Harris wrote that Stein, a Democrat, expressing views at odds with the law in the past "is no ground for a federal court to infer that he would abdicate his official duty to the state by subterfuge, mounting a sham defense of the statute."

The entire appeals court, based in Richmond, Virginia, agreed to hear the arguments after a majority on a three-judge panel declared last summer that Biggs hadn't scrutinized the matter properly and told her to try again.

The NAACP's lawyers asked that the full appeals court weigh in.
The civil rights group is pleased with Monday's decision, state NAACP president the Rev. Anthony Spearman said in an emailed statement. In such legal matters, "there is an attorney general elected by the people and assigned by the constitution to perform this duty," he added.

The six dissenting appeals court judges wrote three opinions among them. Biggs failed to consider a North Carolina law that requests a federal court allow both the legislative and executive branches to participate in lawsuits challenging a state law, Circuit Judge Marvin Quattlebaum wrote.

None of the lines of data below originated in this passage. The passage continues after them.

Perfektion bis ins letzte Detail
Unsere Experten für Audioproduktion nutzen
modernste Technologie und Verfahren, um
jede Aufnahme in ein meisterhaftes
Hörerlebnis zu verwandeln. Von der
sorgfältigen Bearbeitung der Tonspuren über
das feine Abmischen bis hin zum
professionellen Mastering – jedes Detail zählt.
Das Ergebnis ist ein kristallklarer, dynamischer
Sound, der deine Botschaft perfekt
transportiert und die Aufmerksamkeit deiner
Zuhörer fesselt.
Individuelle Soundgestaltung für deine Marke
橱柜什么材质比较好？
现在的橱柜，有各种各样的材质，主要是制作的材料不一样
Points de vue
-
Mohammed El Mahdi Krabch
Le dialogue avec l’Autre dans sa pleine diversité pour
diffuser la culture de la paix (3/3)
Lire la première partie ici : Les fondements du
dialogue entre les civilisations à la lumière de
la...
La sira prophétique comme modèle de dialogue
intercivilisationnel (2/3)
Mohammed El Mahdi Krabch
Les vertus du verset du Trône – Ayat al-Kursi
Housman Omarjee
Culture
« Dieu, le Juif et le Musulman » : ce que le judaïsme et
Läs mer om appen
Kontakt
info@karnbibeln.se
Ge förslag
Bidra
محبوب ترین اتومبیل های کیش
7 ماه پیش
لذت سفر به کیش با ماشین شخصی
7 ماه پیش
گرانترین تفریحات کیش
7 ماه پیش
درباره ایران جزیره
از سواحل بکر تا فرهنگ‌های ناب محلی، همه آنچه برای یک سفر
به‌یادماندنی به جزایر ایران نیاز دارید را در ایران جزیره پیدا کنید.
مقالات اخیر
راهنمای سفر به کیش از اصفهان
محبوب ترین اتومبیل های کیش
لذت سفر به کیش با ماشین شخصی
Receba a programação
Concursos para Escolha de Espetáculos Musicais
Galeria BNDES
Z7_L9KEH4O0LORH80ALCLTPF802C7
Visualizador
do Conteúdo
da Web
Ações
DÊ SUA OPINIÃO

"Although federal courts need not completely defer to that public policy decision, the district court cannot fail to give the state's choice any weight," Quattlebaum wrote, adding that Biggs also set the bar to intervene too high.

GOP Sen. Danny Britt of Robeson County said in a news release that the legislature "has zero confidence" in Stein to defend the law in court and that Republicans will monitor closely Stein's actions in the case going forward. Stein spokesperson Nazneen Ahmed said the attorney general's office "will continue to vigorously defend the state in every matter we handle in accordance with the law."

Quattlebaum and Harris were on another three-judge panel that declared unanimously last December that Biggs wrongly blocked the 2018 voter ID law from being carried out before the trial because she said there was a strong likelihood that the NAACP's lawsuit would be successful. Those appeals judges decided Biggs erred when declaring the photo ID mandate was tainted by racial bias largely because a 2013 voter ID law had been struck down on similar grounds. The 2018 law was enacted a month after voters agreed to add a voter ID provision to the state constitution.